Super Fast, No Fuss Method
1. Add all the chopped vegetables to the bottom of the slow cooker.
2. Season the meat with salt and pepper and place the meat on top of the vegetables.
3. Pour canned tomatoes on top.
4. Season with salt and pepper.
5. Add beef broth.
Turn on the slow cooker and cook on high for 3-4 hours.Print
Fall Apart Slow Cooker Pot Roast
- Prep Time: 30 minutes
- Cook Time: 4-5 hours
- Total Time: 5-6 hours
- Yield: 4–6 servings 1x
- Category: Dinner
- Method: Slow Cooker
- Cuisine: Comfort Food
This slow cooker pot roast is simple to prepare (just 30 minutes of active cooking time — less if you use the shortcut method) and comfort food at its best.
2 T. Canola or Safflower Oil
3–4 lb chuck roast
4 carrots, peeled and sliced in one-inch chunks
2 celery stalks, half-inch slices (rough chopped)
1 large onion, diced
1 clove garlic, smashed
4 medium red potatoes, cut into one-inch cubes
1/2 c red wine*
2 bay leaves
3 T. chopped parsley
1 qt. Beef broth
14.5 oz. can chopped tomatoes (low salt)
1 t. Salt
1 t. Pepper
1–2 lbs. Baby potatoes (Yukon gold or red)
Safflower or Olive Oil
Salt and Pepper
- Season the pot roast on all sides with salt and pepper, allow to sit at room temp. for at least 30 minutes.
- Heat oil in a large saucepan or cast iron skillet. Add meat and sear on all sides. Remove meat from the pan and set it aside on a plate nearby.
- Quickly add chopped onions to the hot pan and stir for tw0-three minutes until beginning to soften and get color. Add a pinch of salt and pepper.
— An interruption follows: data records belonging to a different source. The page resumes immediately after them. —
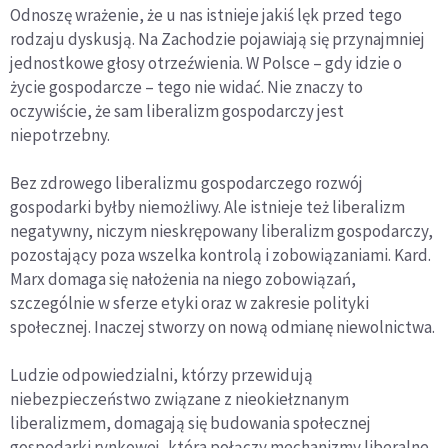
Odnoszę wrażenie, że u nas istnieje jakiś lęk przed tego
rodzaju dyskusją. Na Zachodzie pojawiają się przynajmniej
jednostkowe głosy otrzeźwienia. W Polsce – gdy idzie o
życie gospodarcze – tego nie widać. Nie znaczy to
oczywiście, że sam liberalizm gospodarczy jest
niepotrzebny.
Bez zdrowego liberalizmu gospodarczego rozwój
gospodarki byłby niemożliwy. Ale istnieje też liberalizm
negatywny, niczym nieskrępowany liberalizm gospodarczy,
pozostający poza wszelka kontrolą i zobowiązaniami. Kard.
Marx domaga się nałożenia na niego zobowiązań,
szczególnie w sferze etyki oraz w zakresie polityki
społecznej. Inaczej stworzy on nową odmianę niewolnictwa.
Ludzie odpowiedzialni, którzy przewidują
niebezpieczeństwo związane z nieokiełznanym
liberalizmem, domagają się budowania społecznej
gospodarki rynkowej, która połączy mechanizmy liberalne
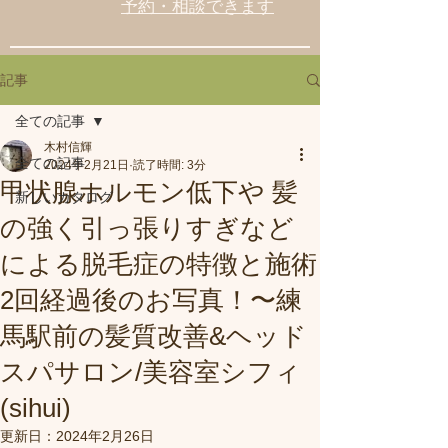
予約・相談できます
記事
全ての記事
木村信輝
全ての記事
2024年2月21日
読了時間: 3分
甲状腺ホルモン低下や 髪
新しいカタログ
の強く引っ張りすぎなど
による脱毛症の特徴と施術
2回経過後のお写真！〜練
馬駅前の髪質改善&ヘッド
スパサロン/美容室シフィ
(sihui)
更新日：
2024年2月26日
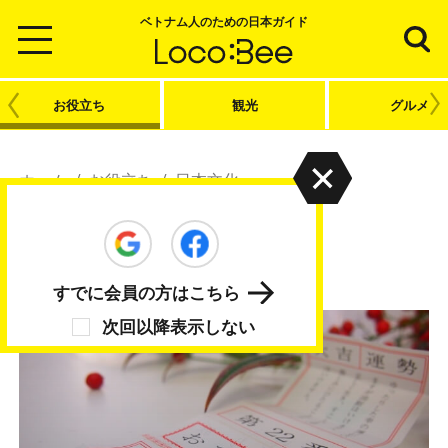
ベトナム人のための日本ガイド
お役立ち
観光
グルメ
ホーム
/
お役立ち
/
日本文化
日本文化
日本の文化に触れてみよう
すでに会員の方はこちら
次回以降表示しない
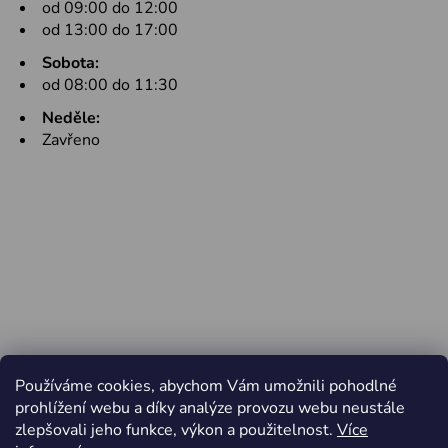
od 09:00 do 12:00
od 13:00 do 17:00
Sobota:
od 08:00 do 11:30
Neděle:
Zavřeno
Používáme cookies, abychom Vám umožnili pohodlné
prohlížení webu a díky analýze provozu webu neustále
zlepšovali jeho funkce, výkon a použitelnost.
Více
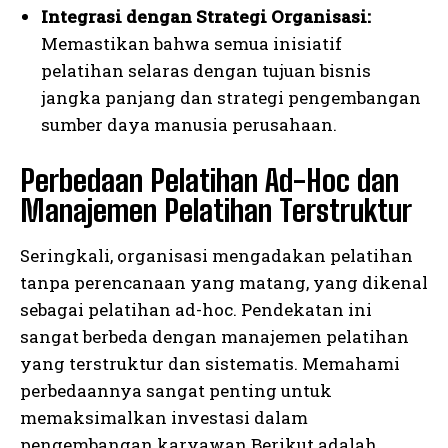
Integrasi dengan Strategi Organisasi:
Memastikan bahwa semua inisiatif
pelatihan selaras dengan tujuan bisnis
jangka panjang dan strategi pengembangan
sumber daya manusia perusahaan.
Perbedaan Pelatihan Ad-Hoc dan
Manajemen Pelatihan Terstruktur
Seringkali, organisasi mengadakan pelatihan
tanpa perencanaan yang matang, yang dikenal
sebagai pelatihan ad-hoc. Pendekatan ini
sangat berbeda dengan manajemen pelatihan
yang terstruktur dan sistematis. Memahami
perbedaannya sangat penting untuk
memaksimalkan investasi dalam
pengembangan karyawan.Berikut adalah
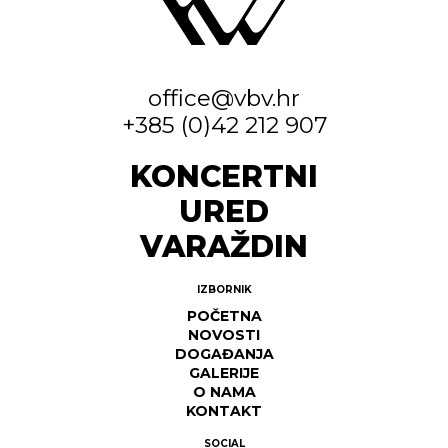
office@vbv.hr
+385 (0)42 212 907
KONCERTNI
URED
VARAŽDIN
IZBORNIK
POČETNA
NOVOSTI
DOGAĐANJA
GALERIJE
O NAMA
KONTAKT
SOCIAL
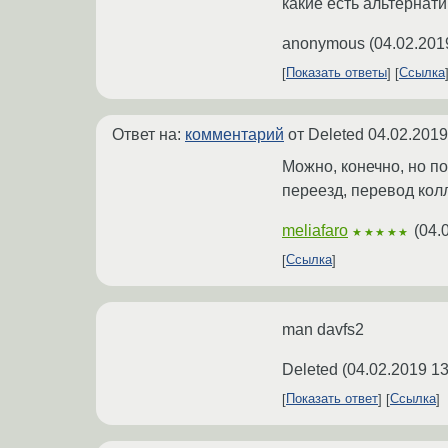
какие есть альтернат
anonymous
(
04.02.201
Показать ответы
Ссылка
Ответ на:
комментарий
от Deleted
04.02.2019
Можно, конечно, но п
переезд, перевод колле
meliafaro
(
04.
★★★★★
Ссылка
man davfs2
Deleted
(
04.02.2019 13
Показать ответ
Ссылка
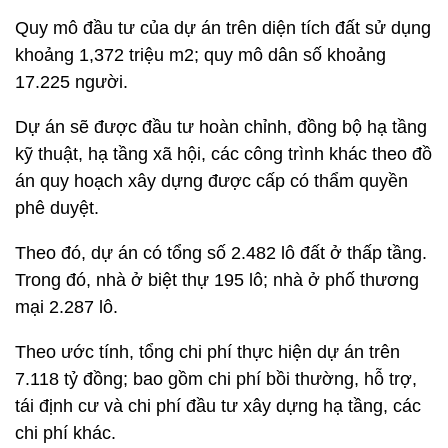
Quy mô đầu tư của dự án trên diện tích đất sử dụng
khoảng 1,372 triệu m2; quy mô dân số khoảng
17.225 người.
Dự án sẽ được đầu tư hoàn chỉnh, đồng bộ hạ tầng
kỹ thuật, hạ tầng xã hội, các công trình khác theo đồ
án quy hoạch xây dựng được cấp có thẩm quyền
phê duyệt.
Theo đó, dự án có tổng số 2.482 lô đất ở thấp tầng.
Trong đó, nhà ở biệt thự 195 lô; nhà ở phố thương
mại 2.287 lô.
Theo ước tính, tổng chi phí thực hiện dự án trên
7.118 tỷ đồng; bao gồm chi phí bồi thường, hỗ trợ,
tái định cư và chi phí đầu tư xây dựng hạ tầng, các
chi phí khác.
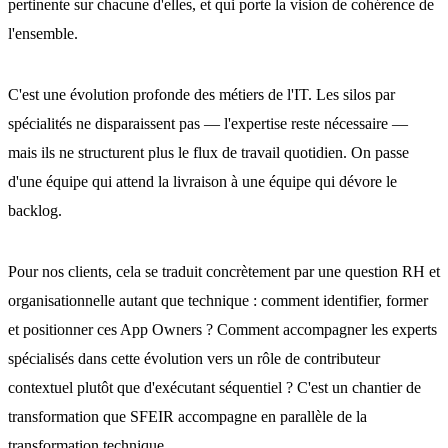
pertinente sur chacune d'elles, et qui porte la vision de cohérence de
l'ensemble.
C'est une évolution profonde des métiers de l'IT. Les silos par
spécialités ne disparaissent pas — l'expertise reste nécessaire —
mais ils ne structurent plus le flux de travail quotidien. On passe
d'une équipe qui attend la livraison à une équipe qui dévore le
backlog.
Pour nos clients, cela se traduit concrètement par une question RH et
organisationnelle autant que technique : comment identifier, former
et positionner ces App Owners ? Comment accompagner les experts
spécialisés dans cette évolution vers un rôle de contributeur
contextuel plutôt que d'exécutant séquentiel ? C'est un chantier de
transformation que SFEIR accompagne en parallèle de la
transformation technique.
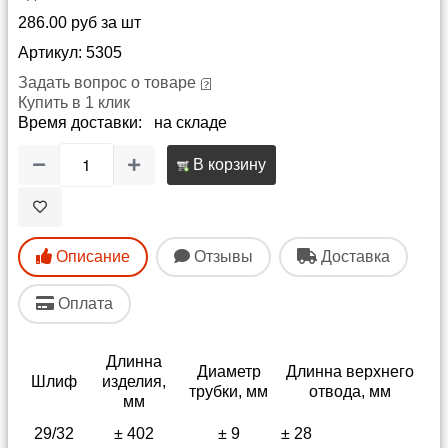
286.00 руб за шт
Артикул: 5305
Задать вопрос о товаре
Купить в 1 клик
Время доставки: на складе
В корзину
Описание
Отзывы
Доставка
Оплата
Длинна
Диаметр
Длинна верхнего
Шлиф
изделия,
трубки, мм
отвода, мм
мм
29/32
± 402
± 9
± 28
- Add wine to the skillet to deglaze the pan. Allow to cook down for at least five minutes.
- Meantime, add the remaining fresh vegetables to the slow cooker (except for the baby potatoes). Sprinkle with a pinch of salt and pepper.
- Add seared pot roast to the slow cooker. Top with canned tomatoes.
- Pour broth around the pot roast, making sure it covers the meat.
- Add bay leaves, thyme and salt and pepper.
- Turn on the slow cooker on high for 3 to 4 hours. If the roast is not fork tender (you should be able to stick a fork in the roast and twist it easily), add one more hour to the time.
- When roast is done, remove it and the large vegetables. Strain the liquid remaining into a large saucepan. Bring to a simmer and reduce at least by one third. Return the pot roast and liquid to the pan.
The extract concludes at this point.